How To Choose A Therapist After Treatment

In treatment, I learned more about myself in 3 months than I did in 20 years. I wasn’t really expecting that, I figured treatment was just about learning to not use drugs and alcohol, but really it is so much more than that.

During long term-treatment, of 90 days, I had no choice but to look at myself, my behavior and my thought processes. I also looked into my past, which meant delving into some pretty bad memories. I had some counseling sessions, and worked through a lot of things in groups and with my sponsor. Some other tools I found that helped me get to know myself better include journaling, step-work and meditation.

Why Go To Therapy After Treatment?

After treatment, I continued on with my recovery and my journey of self-exploration. I began to see that I had some specific issues that kept coming up, particularly in my romantic relationships. I also noticed I had some difficulties standing up for myself and some anxiety. It was suggested to me that I try doing some therapy to help me work through these things.

One of the things I love about recovery is that it really opened me up to all the different ways I can improve my life. It started with getting clean and sober, but it didn’t end there. Therapy has just been one more tool I can use to help me get grow into the best possible version of myself.

It’s easy to think that once you get into sobriety all your problems will disappear, but that’s rarely the case. It’s true that some things in your life will improve drastically, but other things may come up, and when they do, it’s important to address them.

How To Choose A Good Therapist

I began searching for a therapist to work with, and found that it isn’t always easy to find one you are compatible with I was really looking for a therapist that specialized in DBT. I had some counseling in my teens, but I just went with the first therapist I saw. This time, I wanted to make sure we were a good match.

Therapy is an investment, in both money and time, so you owe it to yourself to take the time to choose a therapist that you feel good about.
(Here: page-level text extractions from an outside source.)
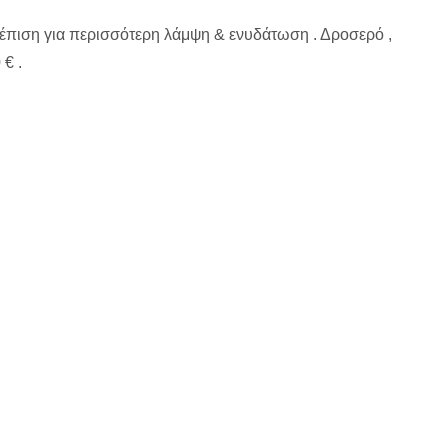
έπιση για περισσότερη λάμψη & ενυδάτωση . Δροσερό ,
 € .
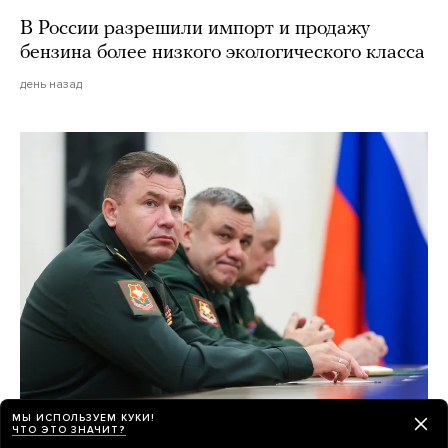
В России разрешили импорт и продажу
бензина более низкого экологического класса
день назад
МЫ ИСПОЛЬЗУЕМ КУКИ!
Путин произвел масштабные
ЧТО ЭТО ЗНАЧИТ?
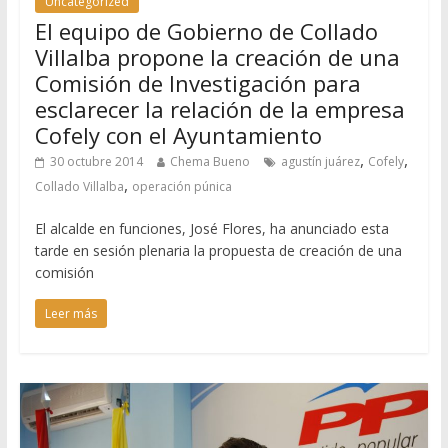
Uncategorized
El equipo de Gobierno de Collado
Villalba propone la creación de una
Comisión de Investigación para
esclarecer la relación de la empresa
Cofely con el Ayuntamiento
,
,
30 octubre 2014
Chema Bueno
agustín juárez
Cofely
,
Collado Villalba
operación púnica
El alcalde en funciones, José Flores, ha anunciado esta
tarde en sesión plenaria la propuesta de creación de una
comisión
Leer más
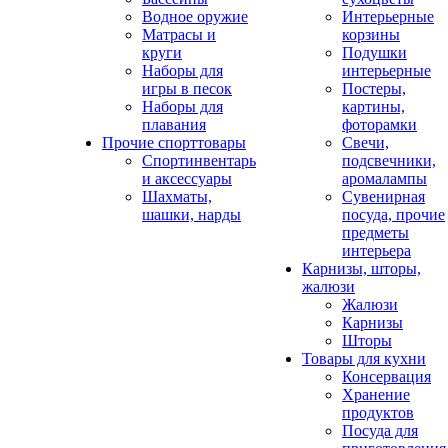
Водное оружие
Интерьерные
Матрасы и
корзины
круги
Подушки
Наборы для
интерьерные
игры в песок
Постеры,
Наборы для
картины,
плавания
фоторамки
Прочие спорттовары
Свечи,
Спортинвентарь
подсвечники,
и аксессуары
аромалампы
Шахматы,
Сувенирная
шашки, нарды
посуда, прочие
предметы
интерьера
Карнизы, шторы,
жалюзи
Жалюзи
Карнизы
Шторы
Товары для кухни
Консервация
Хранение
продуктов
Посуда для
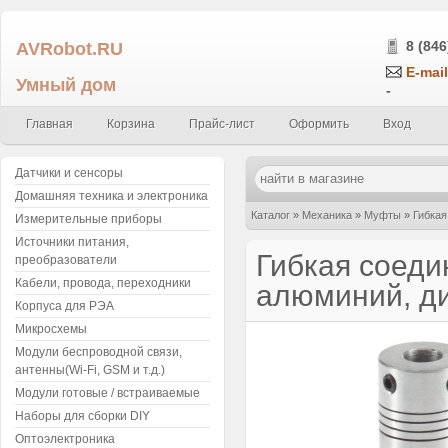
AVRobot.RU
8 (846
E-mail
Умный дом
-
Главная
Корзина
Прайс-лист
Оформить
Вход
Датчики и сенсоры
Домашняя техника и электроника
Каталог
»
Механика
»
Муфты
»
Гибкая
Измерительные приборы
Источники питания,
Гибкая соеди
преобразователи
Кабели, провода, переходники
алюминий, ди
Корпуса для РЭА
Микросхемы
Модули беспроводной связи,
антенны(Wi-Fi, GSM и т.д.)
Модули готовые / встраиваемые
Наборы для сборки DIY
Оптоэлектроника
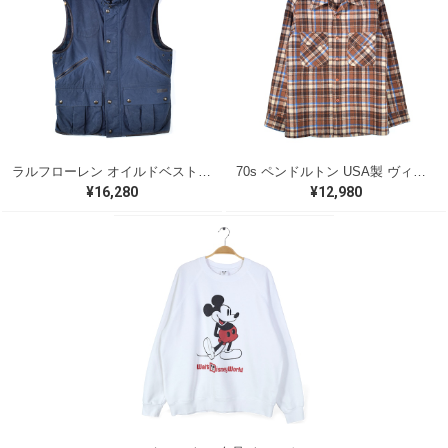
ラルフローレン オイルドベスト パイピング ブラックウォッチ 紺 ネイビー RALPH LAUREN サイズM 古着 @CJ0107
70s ペンドルトン USA製 ヴィンテージウールシャツ オープンカラー 開襟シャツ PENDLETON メンズS 古着 @CA1429
¥16,280
¥12,980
For me, it was important to have a female therapist. You may find that you have a preference for one over the other and that is okay. I have had a male therapist in the past, and for me, I just feel more comfortable with a woman.

A good therapist also wants to make sure that the two of you work well together. He or she will often refer you to someone else if this isn’t the case. If you have a therapist who tells you after a few sessions that he or she thinks someone else may be better for you, try not to take it personally, there is always a reason behind it.
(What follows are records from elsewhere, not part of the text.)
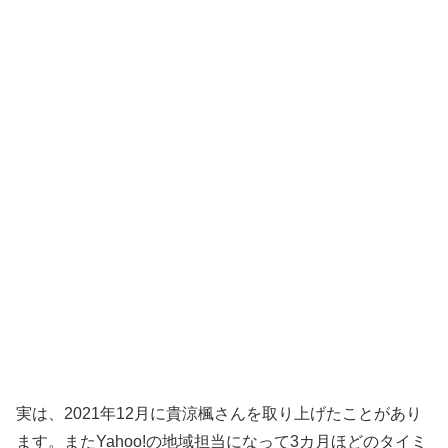
実は、2021年12月に貴涼楓さんを取り上げたことがあり
ます。またYahoo!の地域担当になって3カ月ほどのタイミ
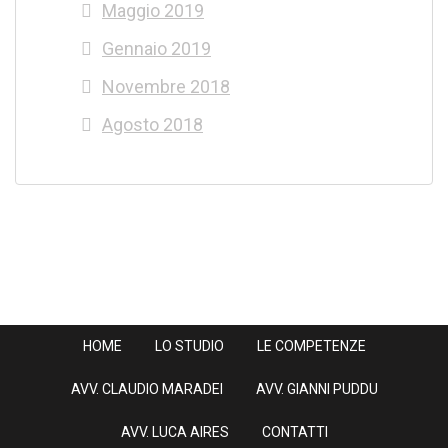
Maggio 2019
Gennaio 2019
Novembre 2018
Agosto 2018
HOME
LO STUDIO
LE COMPETENZE
AVV. CLAUDIO MARADEI
AVV. GIANNI PUDDU
AVV. LUCA AIRES
CONTATTI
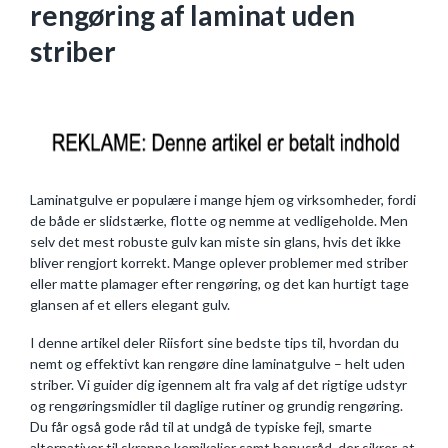
rengøring af laminat uden
striber
Laminatgulve er populære i mange hjem og virksomheder, fordi
de både er slidstærke, flotte og nemme at vedligeholde. Men
selv det mest robuste gulv kan miste sin glans, hvis det ikke
bliver rengjort korrekt. Mange oplever problemer med striber
eller matte plamager efter rengøring, og det kan hurtigt tage
glansen af et ellers elegant gulv.
I denne artikel deler Riisfort sine bedste tips til, hvordan du
nemt og effektivt kan rengøre dine laminatgulve – helt uden
striber. Vi guider dig igennem alt fra valg af det rigtige udstyr
og rengøringsmidler til daglige rutiner og grundig rengøring.
Du får også gode råd til at undgå de typiske fejl, smarte
alternativer til skrappe kemikalier samt bonusråd, der sikrer, at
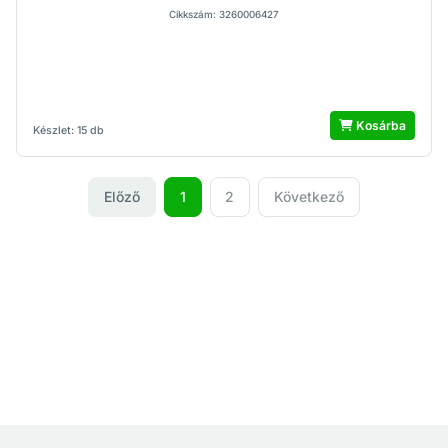
Cikkszám: 3260006427
Kosárba
Készlet: 15 db
Előző
1
2
Következő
When I met with my current therapist for the first time, she spent some time talking about the way that she worked, what her philosophies were and she talked to me about confidentiality.

Confidentiality is an important element of the therapeutic relationship. It’s something that a good therapist will bring up right away. There are strict regulations around privacy, the sharing of information and patient rights and privacy. My therapist made sure I understood all of this up front.
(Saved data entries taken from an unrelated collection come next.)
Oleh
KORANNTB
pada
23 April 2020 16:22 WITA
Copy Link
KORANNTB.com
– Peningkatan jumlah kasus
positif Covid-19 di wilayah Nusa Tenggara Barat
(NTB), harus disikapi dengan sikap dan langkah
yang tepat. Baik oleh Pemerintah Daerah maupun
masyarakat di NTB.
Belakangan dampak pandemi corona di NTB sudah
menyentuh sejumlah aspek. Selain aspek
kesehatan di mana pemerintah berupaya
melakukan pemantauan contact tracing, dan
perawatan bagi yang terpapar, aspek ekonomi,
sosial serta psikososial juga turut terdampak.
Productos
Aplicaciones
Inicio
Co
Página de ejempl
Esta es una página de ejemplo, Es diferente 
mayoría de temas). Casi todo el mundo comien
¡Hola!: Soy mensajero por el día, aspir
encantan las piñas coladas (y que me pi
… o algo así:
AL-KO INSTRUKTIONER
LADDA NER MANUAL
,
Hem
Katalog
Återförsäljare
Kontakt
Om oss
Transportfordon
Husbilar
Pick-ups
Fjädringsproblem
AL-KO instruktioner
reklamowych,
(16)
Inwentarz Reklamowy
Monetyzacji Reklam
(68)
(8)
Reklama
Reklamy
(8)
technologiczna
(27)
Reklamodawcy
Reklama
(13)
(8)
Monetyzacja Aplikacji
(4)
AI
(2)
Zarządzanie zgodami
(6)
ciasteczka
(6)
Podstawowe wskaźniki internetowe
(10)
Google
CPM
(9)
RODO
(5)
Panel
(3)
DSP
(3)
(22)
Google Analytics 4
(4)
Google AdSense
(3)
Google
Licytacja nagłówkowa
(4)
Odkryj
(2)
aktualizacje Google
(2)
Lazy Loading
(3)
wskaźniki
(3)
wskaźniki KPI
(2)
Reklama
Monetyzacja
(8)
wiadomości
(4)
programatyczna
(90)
Next, she wanted to spend some time getting to know me. She asked me what my goals were for therapy. This is another important point. By asking me what my needs were, and what I was hoping to achieve with our sessions, it made me feel that we were partners and that what I want mattered.

It Might Take More Than One Try

Before I started working with the therapist I have now, though, I met with two others. The first one was nice enough, but she primarily worked with children. The way she interacted with me, you could tell she spent a lot of time around kids. It wasn’t bad or anything, but it did feel like I was sitting with my kindergarten teacher. My second try was with someone who I felt was too stiff and formal. I met with each of them once, and it just wasn’t right for me, so I let them know I would be continuing to look for someone. I felt uncomfortable doing that, to be honest, but I knew that it was important for me to find someone I could connect with.

The third time was a charm, and I am glad I kept looking. A lot of people don’t realize that you sometimes need to shop around for a therapist, and you don’t have to just settle for the first person you meet with.

Therapy is just one part of the work I do on myself. I also continue to participate in recovery activities. I believe that recovery isn’t just about remaining abstinent, it is a process of healing, growing and uncovering your best self.